Scaling llama.cpp on Neoverse N2: Solving Cross-NUMA Performance Issues
Cross-NUMA memory access can limit llama.cpp scaling on Neoverse. This blog post shows two NUMA-aware optimizations delivering up to 55% faster text generation.
By Bolt Liu

This blog post explains the cross-NUMA memory access issue that occurs when you run llama.cpp in Neoverse. It also introduces a proof-of-concept patch that addresses this issue and can provide up to a 55% performance increase for text generation when you run the llama3_Q4_0 model on the ZhuFeng Neoverse system.
Cross-NUMA memory access problem
In llama.cpp, performance drops when the number of threads exceeds the number of cores in a NUMA node. This example uses a 64 cores per NUMA node, and the llama3-Q4_0 model.

Root causes
There are two causes for the problem if threads spawn across NUMA nodes:
- The atomic operations in ggml_barrier() across NUMA node is time-consuming.
- Lots of cross NUMA memory access of the tensor buffer of Mul Mat operation.
ggml_barrier issue
When running llama.cpp in multi-threads, each thread computes part of the tensor data. A barrier is used after all threads finish computation to make sure the data is synced. Performance drops as the number of threads increases and the impact is worse when thread count exceeds a NUMA node (64 cores per node).

Mul Mat operation issue
The Mul Mat operation in llama.cpp is the main performance hotspot. In theory, performance should improve as you add more threads. However, this is not the case because the tensor buffer is allocated from malloc() which is not NUMA-aware, and leads to significant cross-NUMA memory access.

Optimization methods
To mitigate the cross NUMA problem in this case, two optimization methods are applied:
- ggml_barrier optimization
- Mul Mat operation optimization
ggml_barrier optimization
This solution optimizes the ggml barrier by using the ”divide-and-conquer” approach:
- It uses the NUMA local atomic variable to do the barrier which is fast.
- Only the last thread of a specified NUMA node syncs with the last threads of other NUMA nodes in a cross-NUMA way.
With this method, the number of threads performing cross-NUMA global atomic operations is reduced to the number of NUMA nodes involved:

With the optimized ggml barrier, there is no obvious performance drop even if there are cross NUMA operations:

Mul Mat operation optimization
The Mul Mat operation computation uses three tensor buffers: dst (for example, attn_out, ffn_gate, ffn_out, ffn_up, Kcur, Qcur, Vcur, FP32), src0 (weight), and src1 (for example, attn_norm, ffn_gate_par, ffn_norm, kqv_out FP32).
These buffers are allocated using malloc which is not NUMA aware. As a result, many NUMA memory accesses occur when threads exceed a single NUMA node.
The optimization splits the buffers into segments so that computation threads access memory from their local NUMA node whenever possible.
For dst and src0 buffers, each thread accesses a portion of the buffers based on the thread ID. By splitting the buffer into N segments, where N is the number of NUMA nodes, each thread can access the portion of buffers in its local NUMA node if:
- Thread id is well mapped to the physical core id, which could be set through affinity.
- The segments are moved to the desired NUMA nodes, which could be done through move_pages() system call.

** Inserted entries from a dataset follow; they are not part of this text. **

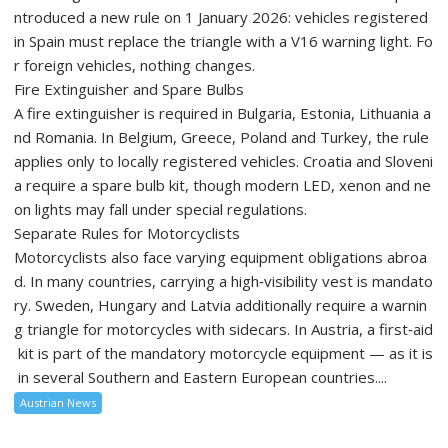
ntroduced a new rule on 1 January 2026: vehicles registered
in Spain must replace the triangle with a V16 warning light. Fo
r foreign vehicles, nothing changes.
Fire Extinguisher and Spare Bulbs
A fire extinguisher is required in Bulgaria, Estonia, Lithuania a
nd Romania. In Belgium, Greece, Poland and Turkey, the rule
applies only to locally registered vehicles. Croatia and Sloveni
a require a spare bulb kit, though modern LED, xenon and ne
on lights may fall under special regulations.
Separate Rules for Motorcyclists
Motorcyclists also face varying equipment obligations abroa
d. In many countries, carrying a high‑visibility vest is mandato
ry. Sweden, Hungary and Latvia additionally require a warnin
g triangle for motorcycles with sidecars. In Austria, a first‑aid
kit is part of the mandatory motorcycle equipment — as it is
in several Southern and Eastern European countries....
Austrian News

During the Mul Mat operation computation, src1 is quantized and stored in another buffer called wdata. The Mul Mat operation is then computed as:
dst = src0 * wdata
When src0 and dst is accessed by each threads according to thread id, wdata is a buffer which needs to be accessed entirely by those threads.
The approach is based on the fact that quantization is not the main hotspot in the mul_mat operation. A NUMA-local wdata buffer is created for each NUMA node, and all threads in a NUMA node quantize src1 into its own wdata. As a result, there are N copies of wdata.

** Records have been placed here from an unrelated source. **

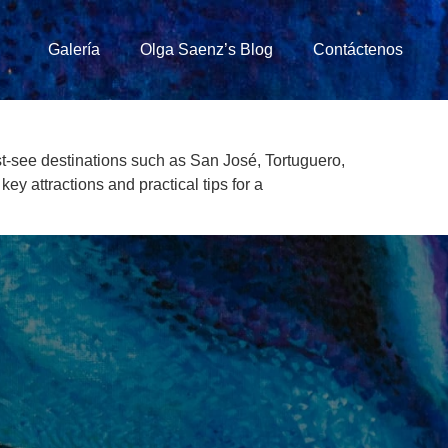
Galería
Olga Saenz’s Blog
Contáctenos
ust-see destinations such as San José, Tortuguero,
ey attractions and practical tips for a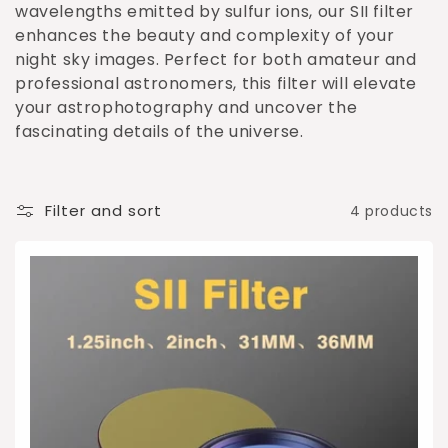
o
wavelengths emitted by sulfur ions, our SII filter
enhances the beauty and complexity of your
n
night sky images. Perfect for both amateur and
:
professional astronomers, this filter will elevate
your astrophotography and uncover the
fascinating details of the universe.
Filter and sort
4 products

With the optimized tensor data layout for the Mul Mat operation computation, we can see there is a clear performance uplift:

Overall performance comparison
We tested the llama.cpp batched benchmark and the results are:
- With the NUMA optimization there is a clear performance uplift.
- For S_TG t/s, the best number of base is 26.52 with 32 threads. It is 41.15 with 40 threads for the NUMA optimization, which is a 55% uplift.
- For S t/s, the best number of base is 48.73 with 36 threads. It is 74.67 with 54 threads for the NUMA optimization, which is a 53.2% uplift.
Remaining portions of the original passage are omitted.